◆ Prompt ◆
Print each entry precisely; exclude the pictures.

————

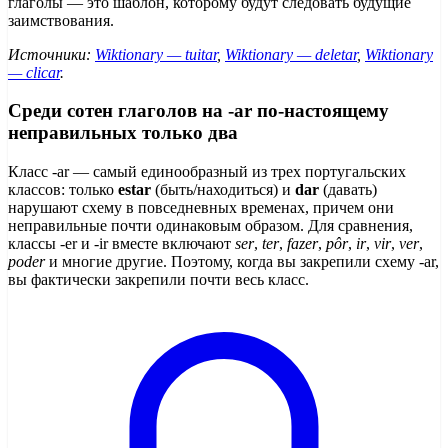
глаголы — это шаблон, которому будут следовать будущие
заимствования.
Источники:
Wiktionary — tuitar
,
Wiktionary — deletar
,
Wiktionary
— clicar
.
Среди сотен глаголов на -ar по-настоящему
неправильных только два
Класс -ar — самый единообразный из трех португальских
классов: только
estar
(быть/находиться) и
dar
(давать)
нарушают схему в повседневных временах, причем они
неправильные почти одинаковым образом. Для сравнения,
классы -er и -ir вместе включают
ser
,
ter
,
fazer
,
pôr
,
ir
,
vir
,
ver
,
poder
и многие другие. Поэтому, когда вы закрепили схему -ar,
вы фактически закрепили почти весь класс.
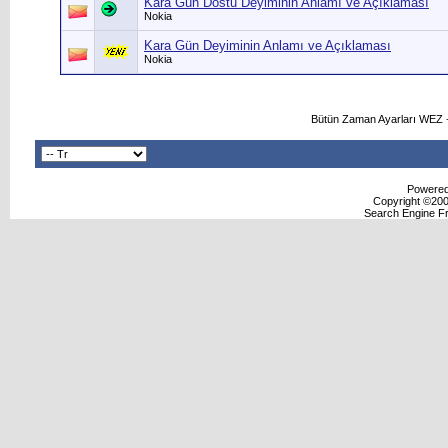
Kara Gün Dostu Deyiminin Anlamı ve Açıklaması
Nokia
Kara Gün Deyiminin Anlamı ve Açıklaması
Nokia
Bütün Zaman Ayarları WEZ +
Powered 
Copyright ©2000
Search Engine F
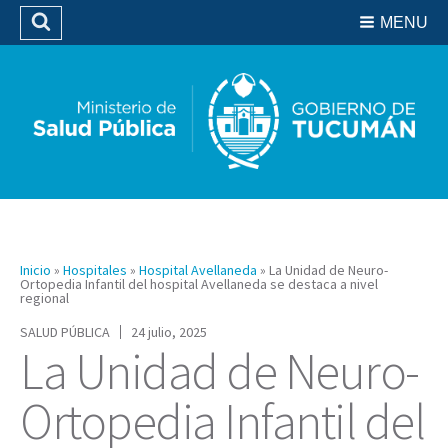
Residencias del SIPROSA
MENU
Buscar
Biblioteca
Inicio
»
Hospitales
»
Hospital Avellaneda
»
La Unidad de Neuro-
Ortopedia Infantil del hospital Avellaneda se destaca a nivel
regional
SALUD PÚBLICA
24 julio, 2025
La Unidad de Neuro-
Ortopedia Infantil del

————

◆ Answer section ◆
глаголы — это шаблон, которому будут следовать будущие
заимствования.
Источники:
Wiktionary — tuitar
,
Wiktionary — deletar
,
Wiktionary
— clicar
.
Среди сотен глаголов на -ar по-настоящему
неправильных только два
Класс -ar — самый единообразный из трех португальских
классов: только
estar
(быть/находиться) и
dar
(давать)
нарушают схему в повседневных временах, причем они
неправильные почти одинаковым образом. Для сравнения,
классы -er и -ir вместе включают
ser
,
ter
,
fazer
,
pôr
,
ir
,
vir
,
ver
,
poder
и многие другие. Поэтому, когда вы закрепили схему -ar,
вы фактически закрепили почти весь класс.
Kara Gün Dostu Deyiminin Anlamı ve Açıklaması
Nokia
Kara Gün Deyiminin Anlamı ve Açıklaması
Nokia
Bütün Zaman Ayarları WEZ +
Powered 
Copyright ©2000
Search Engine F
Residencias del SIPROSA
MENU
Buscar
Biblioteca
Inicio
»
Hospitales
»
Hospital Avellaneda
»
La Unidad de Neuro-
Ortopedia Infantil del hospital Avellaneda se destaca a nivel
regional
SALUD PÚBLICA
24 julio, 2025
La Unidad de Neuro-
Ortopedia Infantil del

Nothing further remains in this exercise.